Esta expresión en el rostro del mariscal conmovió particularmente a Levin porque, apenas el día anterior, había estado en su casa por asunto de su tutela y lo había visto en toda su grandeza, como un hombre bondadoso y paternal.
La gran casa con los viejos muebles de familia; los criados bastante sucios, nada elegantes, pero respetuosos, indudablemente antiguos siervos de la casa que se habían mantenido fieles a su amo; la esposa gorda y bondadosa, con una cofia de encaje y un chal turco, acariciando a su bonito nieto, la hija de su hija; el hijo joven, un estudiante de sexto grado de secundaria, que regresaba de la escuela y saludaba a su padre, besándole la gran mano; las palabras y los gestos genuinos y cordiales del viejo— todo esto había despertado el día anterior un sentimiento instintivo de respeto y simpatía en Levin.
Este viejo era una figura conmovedora y patética para Levin ahora, y él deseaba decirle algo agradable.
—Así que seguro que volverás a ser nuestro alguacil —dijo él.
—No es probable —dijo el mariscal, mirando a su alrededor con expresión asustada—. Estoy agotado, soy viejo. Si hay hombres más jóvenes y más merecedores que yo, que sirvan ellos.
Y el mariscal desapareció por una puerta lateral.
El momento más solemne se acercaba. Debían proceder inmediatamente a la elección. Los líderes de ambos partidos iban contando blancas y negras con los dedos.
La discusión sobre Fliórov no solo le había proporcionado al nuevo partido el voto de Fliórov, sino que también le había ganado tiempo para poder mandar a buscar a tres nobles a quienes las artimañas del otro partido les habían impedido participar en las elecciones.
Dos caballeros nobles, que sentían debilidad por la bebida fuerte, habían sido embriagados por los partidarios de Snetkov, y a un tercero le habían robado el uniforme.

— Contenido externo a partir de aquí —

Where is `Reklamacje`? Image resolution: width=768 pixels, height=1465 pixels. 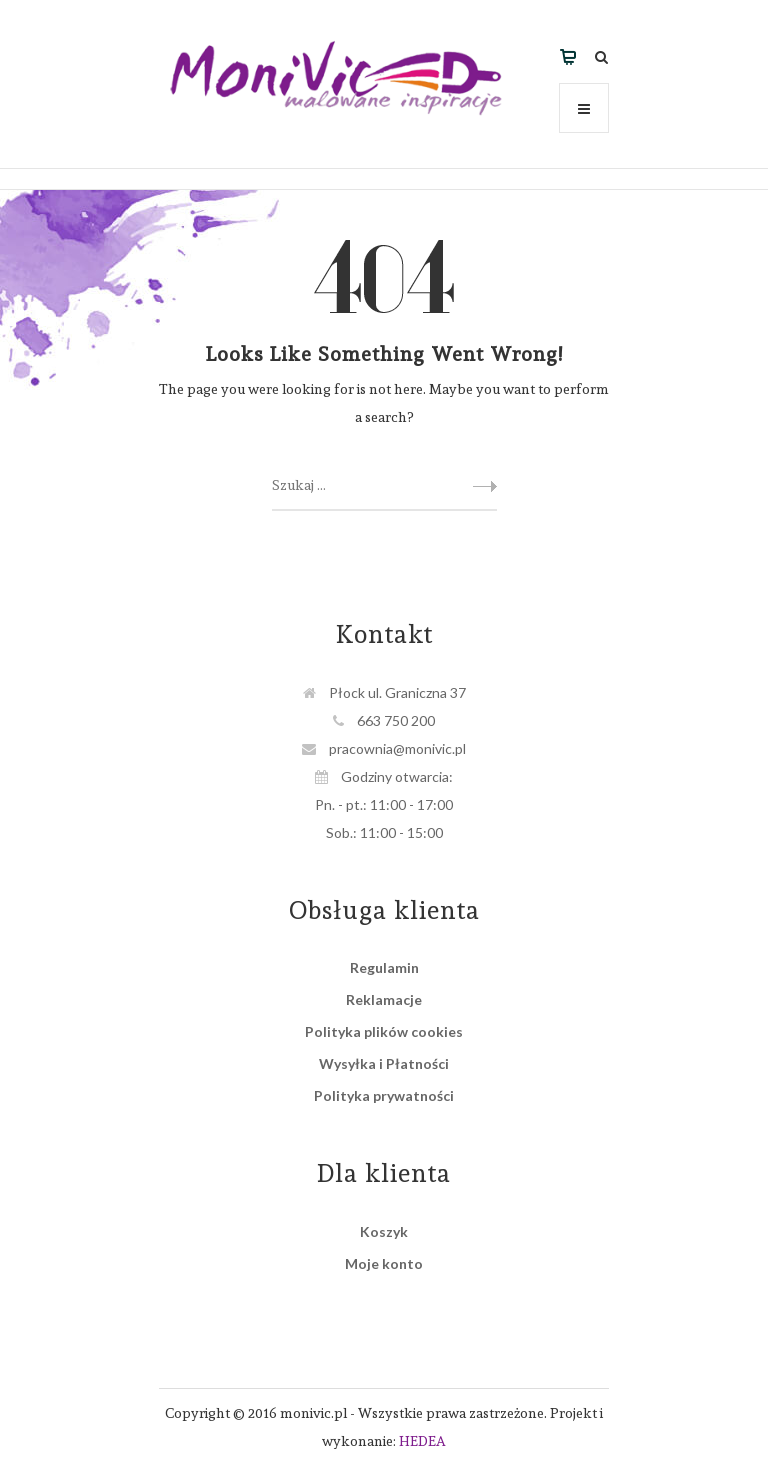 Reklamacje is located at coordinates (384, 999).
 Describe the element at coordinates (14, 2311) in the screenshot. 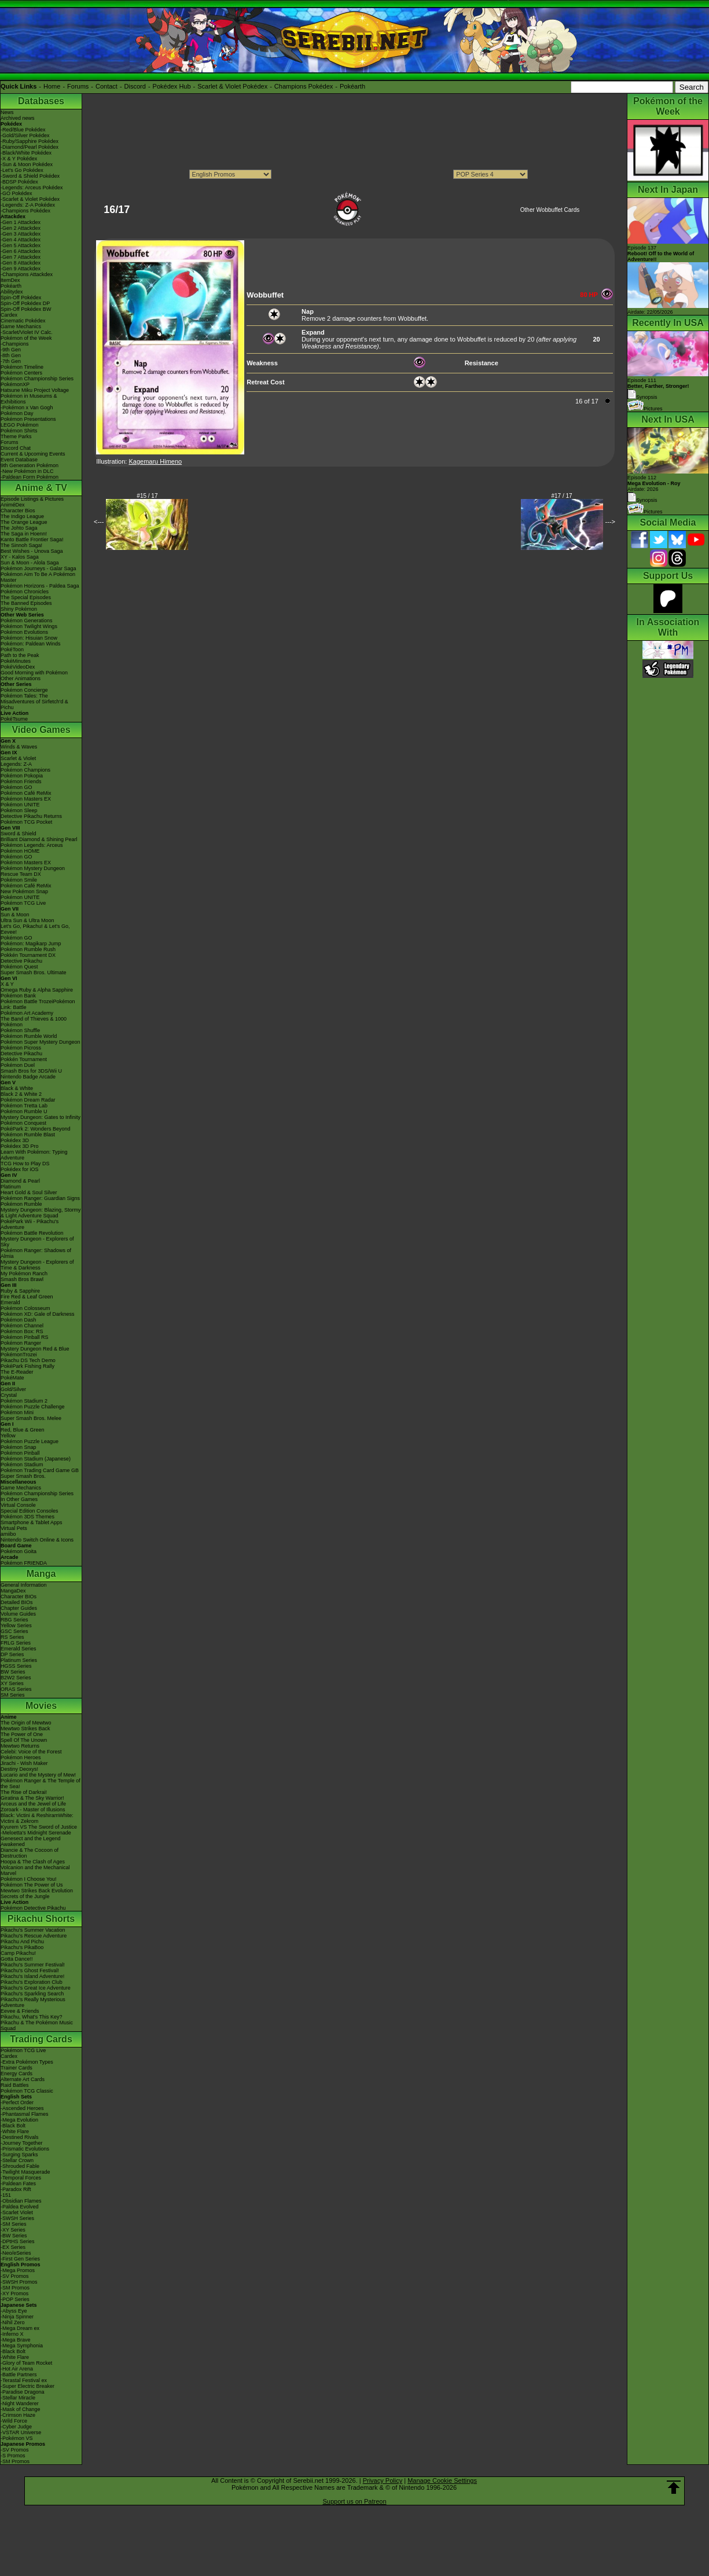 I see `-Abyss Eye` at that location. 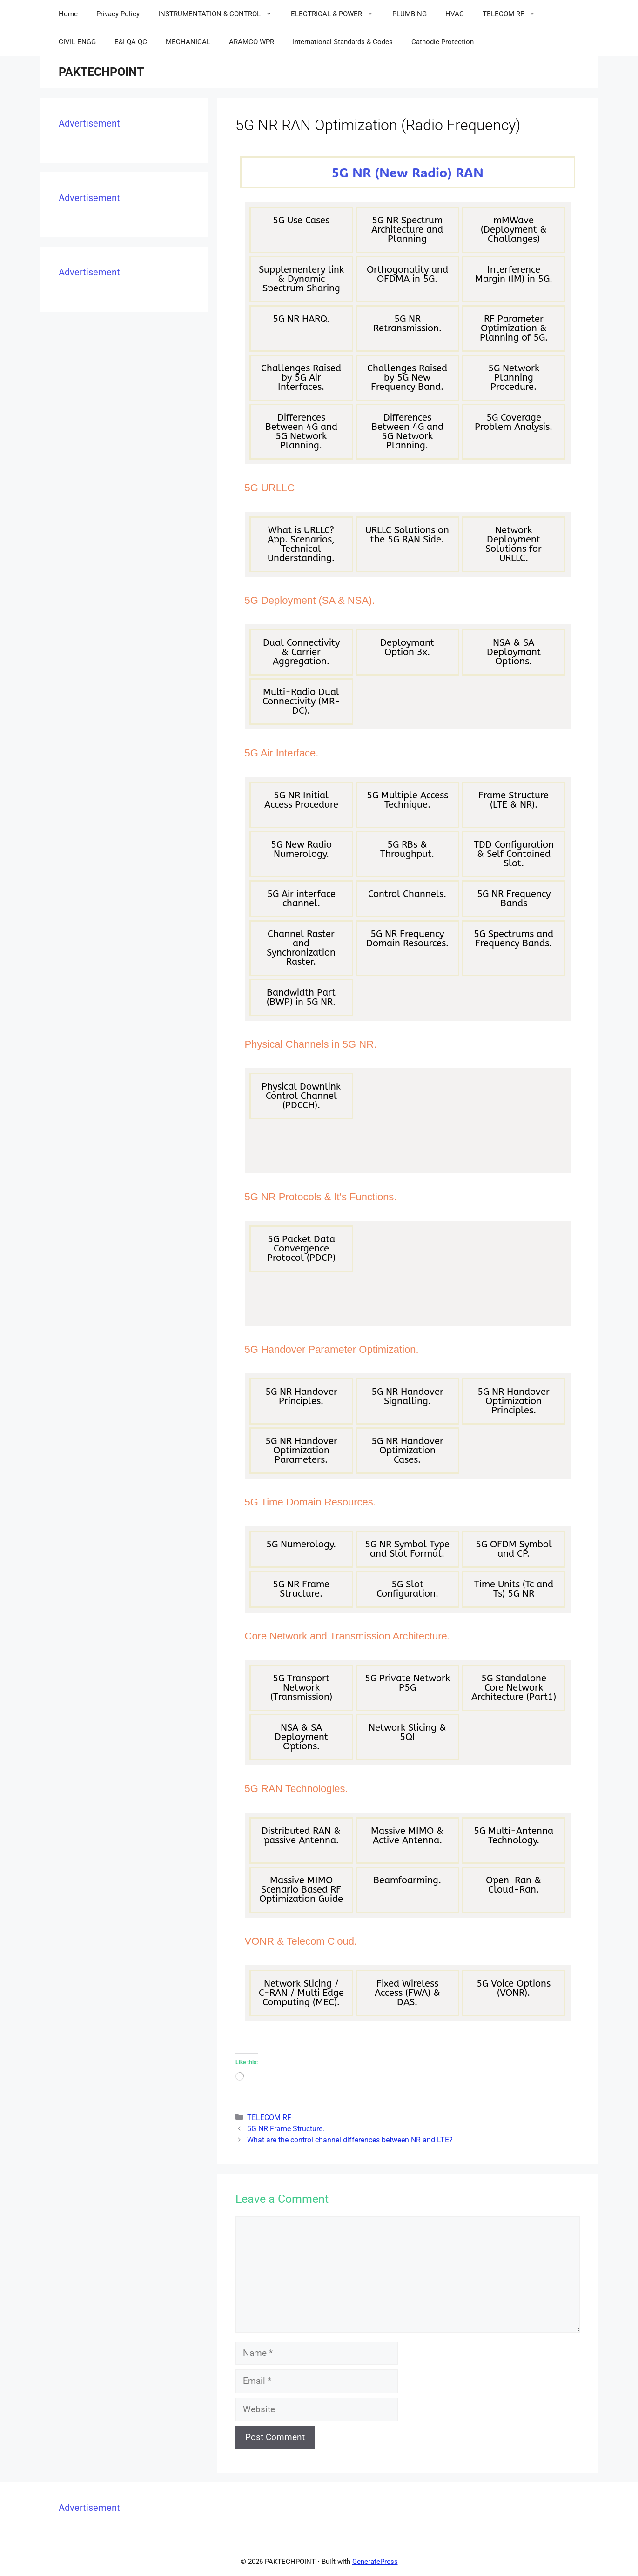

Al enterarse de esto, el nuevo partido se había apresurado, durante la disputa sobre Flerov, a enviar a algunos de sus hombres en trineo para vestir al caballero despojado y traer a uno de los intoxicados a la reunión.
—He traído a uno, lo empapé con agua —le dijo a Sviyazhski el terrateniente, que había ido a encargarse de ese asunto—. Está bien; servirá.
—¿No estará demasiado borracho, no se caerá? —dijo Svizhski, negando con la cabeza.
“No, es de primera. Con tal de que no le den más aquí… Ya le he dicho al camarero que no le dé nada bajo ningún concepto”.